The giant surprise I've gotten is I love training them. You can mash them into dust and they just jump back. it fits great into an OFF day on daily training. Finding out the how on training has been a joy too. The answer is it doesn't really matter. I'll usually opt for easy setup and less weight over anything else, so keep that in mind with the following choices.

Top 2
1)Seated calf raises
Do one leg at a time. Place a pillow between you and the weight. Use plates or kettlebells. Flex your calf before any rep. For an additional stimulus, you can change the angle of your foot compared to your knee, and bring the foot in closer as a mechanical drop set.

Making light weight harder:
Press down into the weight during the eccentric (negative) and fight the resistance.
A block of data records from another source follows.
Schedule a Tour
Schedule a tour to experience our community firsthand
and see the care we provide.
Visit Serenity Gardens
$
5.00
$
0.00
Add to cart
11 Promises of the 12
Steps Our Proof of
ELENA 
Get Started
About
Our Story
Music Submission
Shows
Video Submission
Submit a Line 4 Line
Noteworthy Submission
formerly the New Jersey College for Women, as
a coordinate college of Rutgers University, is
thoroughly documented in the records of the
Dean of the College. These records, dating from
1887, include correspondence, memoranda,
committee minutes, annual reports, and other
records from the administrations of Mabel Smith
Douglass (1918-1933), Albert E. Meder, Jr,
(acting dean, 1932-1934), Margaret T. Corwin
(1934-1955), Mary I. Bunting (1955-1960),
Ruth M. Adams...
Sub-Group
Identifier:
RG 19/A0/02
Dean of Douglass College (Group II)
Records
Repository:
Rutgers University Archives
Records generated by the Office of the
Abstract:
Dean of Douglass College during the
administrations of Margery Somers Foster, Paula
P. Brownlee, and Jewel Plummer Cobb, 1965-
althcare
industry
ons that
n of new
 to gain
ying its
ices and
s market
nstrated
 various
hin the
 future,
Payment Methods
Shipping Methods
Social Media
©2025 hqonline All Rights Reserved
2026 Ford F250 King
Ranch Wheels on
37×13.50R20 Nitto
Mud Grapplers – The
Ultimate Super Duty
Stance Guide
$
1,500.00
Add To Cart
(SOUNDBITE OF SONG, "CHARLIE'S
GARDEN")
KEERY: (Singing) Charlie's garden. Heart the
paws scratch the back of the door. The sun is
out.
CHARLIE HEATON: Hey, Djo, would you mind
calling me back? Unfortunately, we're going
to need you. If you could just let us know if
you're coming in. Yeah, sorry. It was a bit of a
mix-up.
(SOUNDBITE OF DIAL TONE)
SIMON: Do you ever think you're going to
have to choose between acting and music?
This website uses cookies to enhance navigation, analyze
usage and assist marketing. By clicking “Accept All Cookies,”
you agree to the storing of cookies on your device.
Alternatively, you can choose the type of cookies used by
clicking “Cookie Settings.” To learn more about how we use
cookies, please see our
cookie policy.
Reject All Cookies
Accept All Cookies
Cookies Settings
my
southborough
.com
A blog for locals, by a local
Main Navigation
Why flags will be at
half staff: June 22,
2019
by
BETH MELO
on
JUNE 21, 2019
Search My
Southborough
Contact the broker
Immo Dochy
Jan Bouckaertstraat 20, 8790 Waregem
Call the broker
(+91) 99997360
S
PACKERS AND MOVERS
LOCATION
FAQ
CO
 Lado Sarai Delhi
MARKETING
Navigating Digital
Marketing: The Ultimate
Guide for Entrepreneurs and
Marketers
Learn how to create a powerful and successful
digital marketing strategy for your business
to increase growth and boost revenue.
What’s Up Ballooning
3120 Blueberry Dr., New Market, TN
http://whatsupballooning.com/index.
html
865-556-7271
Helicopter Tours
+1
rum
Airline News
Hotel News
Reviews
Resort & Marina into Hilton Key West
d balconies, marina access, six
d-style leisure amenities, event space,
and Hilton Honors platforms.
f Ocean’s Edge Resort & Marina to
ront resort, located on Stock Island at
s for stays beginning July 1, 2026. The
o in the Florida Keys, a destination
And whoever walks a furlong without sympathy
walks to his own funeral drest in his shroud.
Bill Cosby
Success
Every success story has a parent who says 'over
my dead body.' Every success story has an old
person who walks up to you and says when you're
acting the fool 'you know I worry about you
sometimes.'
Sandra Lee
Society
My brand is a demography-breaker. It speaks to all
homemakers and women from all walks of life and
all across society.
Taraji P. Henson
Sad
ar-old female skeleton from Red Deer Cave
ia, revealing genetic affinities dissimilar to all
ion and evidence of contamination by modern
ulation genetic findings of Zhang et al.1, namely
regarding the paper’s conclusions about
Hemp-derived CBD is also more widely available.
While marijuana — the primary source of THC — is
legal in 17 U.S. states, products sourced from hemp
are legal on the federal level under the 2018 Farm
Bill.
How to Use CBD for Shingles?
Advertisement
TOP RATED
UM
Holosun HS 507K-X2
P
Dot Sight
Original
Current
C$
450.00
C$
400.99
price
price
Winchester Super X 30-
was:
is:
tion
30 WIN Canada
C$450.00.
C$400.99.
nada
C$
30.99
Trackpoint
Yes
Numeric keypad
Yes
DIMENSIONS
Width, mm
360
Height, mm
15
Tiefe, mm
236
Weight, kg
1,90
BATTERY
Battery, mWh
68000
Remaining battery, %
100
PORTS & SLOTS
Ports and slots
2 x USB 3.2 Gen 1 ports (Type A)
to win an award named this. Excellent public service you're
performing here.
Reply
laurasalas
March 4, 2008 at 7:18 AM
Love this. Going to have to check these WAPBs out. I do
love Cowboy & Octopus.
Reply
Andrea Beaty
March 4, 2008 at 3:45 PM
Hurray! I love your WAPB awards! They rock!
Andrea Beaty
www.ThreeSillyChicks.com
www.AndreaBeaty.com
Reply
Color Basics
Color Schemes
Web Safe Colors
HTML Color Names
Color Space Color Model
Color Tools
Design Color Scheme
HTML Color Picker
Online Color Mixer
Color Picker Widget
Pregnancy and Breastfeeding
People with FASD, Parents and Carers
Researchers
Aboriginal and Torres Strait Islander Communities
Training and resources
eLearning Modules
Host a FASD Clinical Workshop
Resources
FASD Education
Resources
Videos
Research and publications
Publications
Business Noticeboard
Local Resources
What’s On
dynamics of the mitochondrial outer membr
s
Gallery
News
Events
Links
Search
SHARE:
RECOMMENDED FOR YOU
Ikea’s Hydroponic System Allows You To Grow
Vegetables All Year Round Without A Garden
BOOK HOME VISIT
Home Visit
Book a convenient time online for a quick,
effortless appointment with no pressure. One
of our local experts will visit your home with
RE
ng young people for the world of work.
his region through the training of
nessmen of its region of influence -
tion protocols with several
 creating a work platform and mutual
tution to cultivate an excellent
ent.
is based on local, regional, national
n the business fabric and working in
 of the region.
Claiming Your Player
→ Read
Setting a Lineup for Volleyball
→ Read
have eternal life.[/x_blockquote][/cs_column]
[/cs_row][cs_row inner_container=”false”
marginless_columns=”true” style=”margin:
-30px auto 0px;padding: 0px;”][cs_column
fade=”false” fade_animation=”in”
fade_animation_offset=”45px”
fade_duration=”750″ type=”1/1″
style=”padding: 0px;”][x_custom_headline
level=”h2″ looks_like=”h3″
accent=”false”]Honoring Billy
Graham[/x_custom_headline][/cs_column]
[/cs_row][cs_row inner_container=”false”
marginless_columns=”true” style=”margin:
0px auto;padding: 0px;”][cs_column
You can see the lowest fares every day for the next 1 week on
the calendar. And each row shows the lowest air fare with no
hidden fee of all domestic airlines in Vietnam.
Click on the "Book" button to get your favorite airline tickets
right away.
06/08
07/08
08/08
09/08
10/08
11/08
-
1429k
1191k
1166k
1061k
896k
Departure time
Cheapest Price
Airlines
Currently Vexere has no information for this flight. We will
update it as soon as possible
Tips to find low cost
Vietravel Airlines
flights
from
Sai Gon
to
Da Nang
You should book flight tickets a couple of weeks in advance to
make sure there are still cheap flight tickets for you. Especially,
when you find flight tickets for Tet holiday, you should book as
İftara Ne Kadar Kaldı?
This shit is HARD.
Pull up on the weight when you can no longer complete a rep, flex to the top of the rep, and perform a small negative.

2)knees over toes calf raises
Lean against a wall, rack, etc. bend your knees in so they are over your toes. Do calf raises. Increase tension by holding a weight or wearing a vest.

Afterwards
Stretch your calves after every day and every session. Do this for longer than you think you need (2+min).

easy strength example slow progression

A big question Dan gets often is - how do you know when you are ready to increase weight. The answer is disappointing - when it's easy. And ya, that is the right answer. But the problem is that what is easy today might be a fluke, better rest, better food, etc. when you bump up the pounds all of a sudden it's heavy again.

Try this instead.

Day1: start 2x5
Day2: start 2x5
Day3: start 1x5, start+5-10 1x3, start +10-20 1x2
Day4: OFF
Day5: start 2x5
Day6: start 1x5, start+5 1x5
Day7: OFF

If the last set on day6 is easy. That is your new start weight. This can increase what feels dogshit east by 25lbs per cycle. 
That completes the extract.